Johnson, 502 Mich at 763.
Plaintiff alleges that the city had a custom of “not investigating a claim of harassment and/or hostile work environment raised with the [OIG].” Municipal customs may give rise to liability where there is a “permanent and well settled practice . . . with the force of law.” Johnson, 502 Mich at 764 (cleaned up). Plaintiff’s assertion that the city had a custom of failing to investigate claims of harassment is undermined by the city’s internal policy prohibiting discrimination and harassment. Further, plaintiff simply cites to her own personal experience to support her claim. Plaintiff’s assertion that the city “failed to investigate the complaint filed by [plaintiff] with the OIG,” does not rise to the level of showing a permanent and well-settled practice of failing to conduct OIG investigations. See Johnson, 502 Mich at 764.
Aside from identifying a custom of a municipality, plaintiff is also required to establish “an affirmative link between the policy or custom and the particular constitutional violation alleged,” such that the policy or custom is “the moving force behind the alleged constitutional violation.” Id. at 763 (cleaned up).
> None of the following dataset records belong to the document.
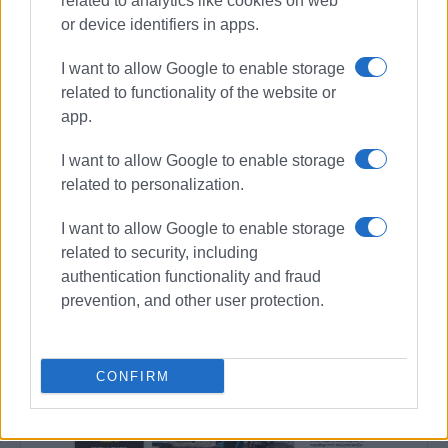
related to analytics like cookies on web
Συνδρομητές στο e-paper
or device identifiers in apps.
I want to allow Google to enable storage
related to functionality of the website or
app.
I want to allow Google to enable storage
related to personalization.
I want to allow Google to enable storage
related to security, including
authentication functionality and fraud
prevention, and other user protection.
CONFIRM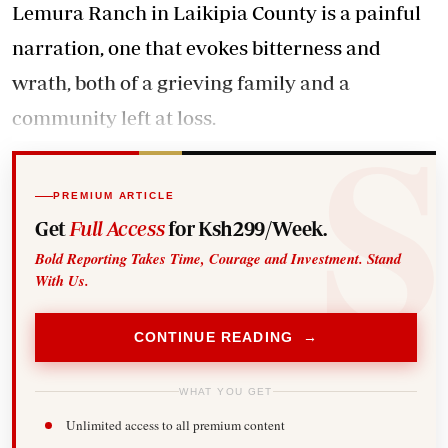
Lemura Ranch in Laikipia County is a painful
narration, one that evokes bitterness and
wrath, both of a grieving family and a
community left at loss.
PREMIUM ARTICLE
Get
Full Access
for Ksh299/Week.
Bold Reporting Takes Time, Courage and Investment. Stand
With Us.
CONTINUE READING →
WHAT YOU GET
Unlimited access to all premium content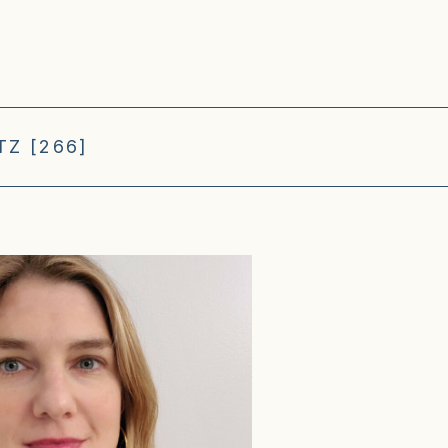
Z [266]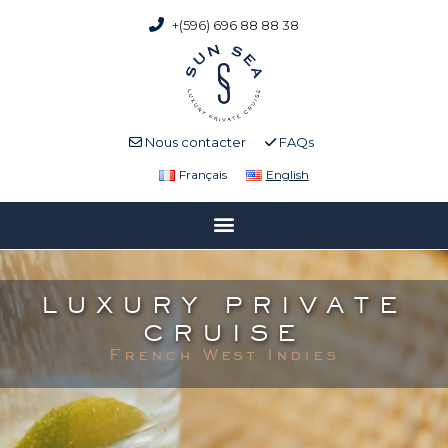
+(596) 696 88 88 38
Nous contacter
FAQs
Français
English
LUXURY PRIVATE
CRUISE
French West Indies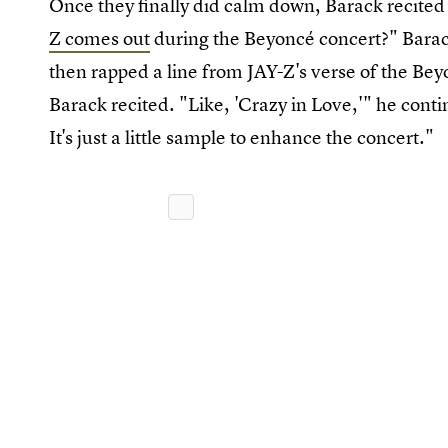
Once they finally did calm down, Barack recited h
Z comes out
during the Beyoncé concert?" Bara
then rapped a line from JAY-Z's verse of the B
Barack recited. "Like, 'Crazy in Love,'" he cont
It's just a little sample to enhance the concert."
The record evidence does not establish a causal link between the denial of plaintiff’s OIG complaint and her termination. The OIG and Akinbosede do not “have any authority to issue discipline to employees in other City Departments.”
Finally, plaintiff’s argument that the trial court improperly determined that she had to establish causation with direct evidence is unfounded in the record. The trial court properly reasoned that plaintiff could not “establish that the adverse employment decision was made with any knowledge of the Complaint filed with the OIG.” The trial court did not make any references to direct evidence in so ruling.
-8- For the foregoing reasons, plaintiff failed to establish a municipal liability claim, and the trial court did not err by granting summary disposition.
Affirmed in part, reversed in part, and remanded for further proceedings consistent with this opinion. We do not retain jurisdiction.